● **Action item**
Write each line out exactly, from the one containing "t AP deployments, depending" through the final line of the data, and keep pictures out of the copy.

● **Saved data entries**
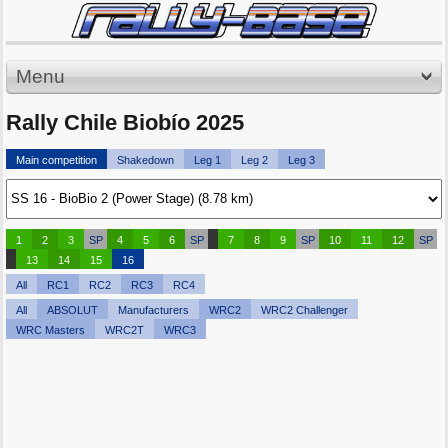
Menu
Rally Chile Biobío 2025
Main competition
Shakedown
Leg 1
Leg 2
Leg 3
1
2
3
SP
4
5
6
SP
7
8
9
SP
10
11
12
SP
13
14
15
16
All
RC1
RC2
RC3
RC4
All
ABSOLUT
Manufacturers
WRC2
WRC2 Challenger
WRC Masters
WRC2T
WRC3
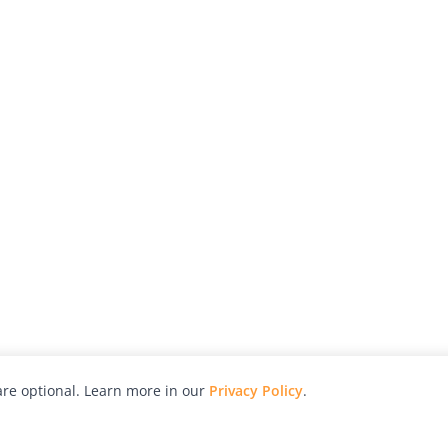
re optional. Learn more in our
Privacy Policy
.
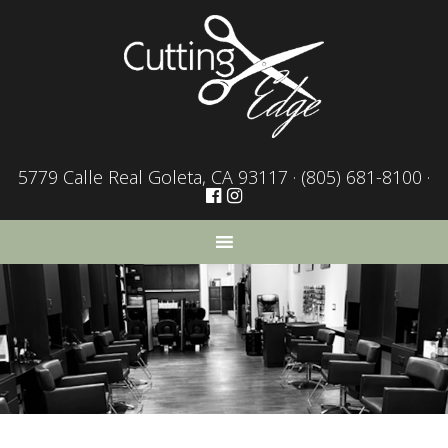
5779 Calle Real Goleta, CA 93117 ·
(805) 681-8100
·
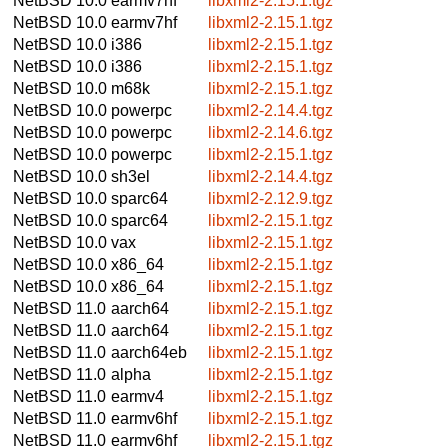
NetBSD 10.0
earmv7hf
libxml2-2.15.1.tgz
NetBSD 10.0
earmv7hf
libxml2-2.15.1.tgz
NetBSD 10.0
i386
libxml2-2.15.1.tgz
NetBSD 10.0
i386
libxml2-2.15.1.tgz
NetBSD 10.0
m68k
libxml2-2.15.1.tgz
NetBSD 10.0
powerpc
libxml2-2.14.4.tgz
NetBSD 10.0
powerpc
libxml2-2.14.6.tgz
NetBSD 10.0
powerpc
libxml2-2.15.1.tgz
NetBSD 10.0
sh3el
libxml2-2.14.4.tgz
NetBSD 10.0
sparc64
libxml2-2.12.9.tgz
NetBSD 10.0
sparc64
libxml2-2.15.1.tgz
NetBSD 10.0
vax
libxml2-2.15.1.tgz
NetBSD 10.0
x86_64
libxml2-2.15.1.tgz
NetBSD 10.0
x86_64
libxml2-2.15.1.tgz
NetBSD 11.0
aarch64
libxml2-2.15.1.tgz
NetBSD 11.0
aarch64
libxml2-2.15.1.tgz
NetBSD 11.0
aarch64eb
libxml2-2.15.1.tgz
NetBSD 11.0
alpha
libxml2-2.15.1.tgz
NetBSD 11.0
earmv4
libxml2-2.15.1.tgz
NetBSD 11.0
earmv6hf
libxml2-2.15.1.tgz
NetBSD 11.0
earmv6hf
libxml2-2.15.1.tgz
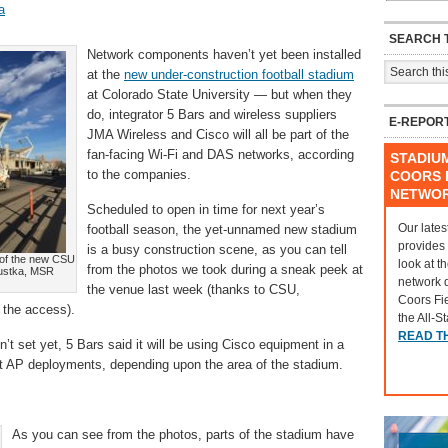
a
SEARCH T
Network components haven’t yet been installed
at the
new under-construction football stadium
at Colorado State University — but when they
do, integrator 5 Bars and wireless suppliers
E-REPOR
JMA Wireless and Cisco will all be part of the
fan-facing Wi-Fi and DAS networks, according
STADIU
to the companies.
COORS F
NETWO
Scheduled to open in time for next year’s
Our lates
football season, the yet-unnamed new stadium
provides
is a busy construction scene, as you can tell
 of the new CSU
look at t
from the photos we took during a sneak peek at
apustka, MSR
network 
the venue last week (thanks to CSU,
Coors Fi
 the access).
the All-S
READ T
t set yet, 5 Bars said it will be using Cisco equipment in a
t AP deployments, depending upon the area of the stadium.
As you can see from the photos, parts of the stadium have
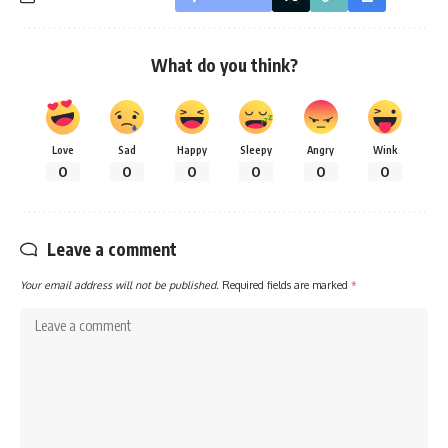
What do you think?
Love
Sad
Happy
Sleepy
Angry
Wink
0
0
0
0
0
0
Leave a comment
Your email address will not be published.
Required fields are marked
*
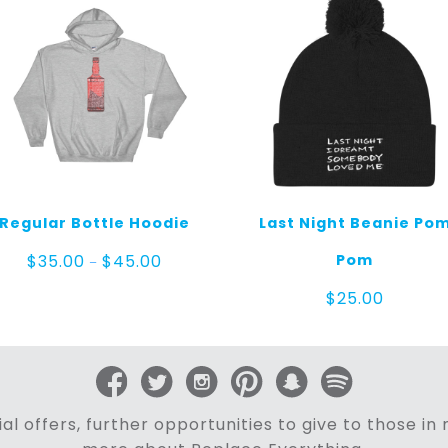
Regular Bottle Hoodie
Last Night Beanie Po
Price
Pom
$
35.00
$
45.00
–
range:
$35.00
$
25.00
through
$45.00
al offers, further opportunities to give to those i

● **Response for this exercise**
t AP deployments, depending upon the area of the stadium.
As you can see from the photos, parts of the stadium have
What do you think?
Love
Sad
Happy
Sleepy
Angry
Wink
0
0
0
0
0
0
Leave a comment
Your email address will not be published.
Required fields are marked
*
Regular Bottle Hoodie
Last Night Beanie Po
Price
Pom
$
35.00
$
45.00
–
range:
$35.00
$
25.00
through
$45.00
al offers, further opportunities to give to those i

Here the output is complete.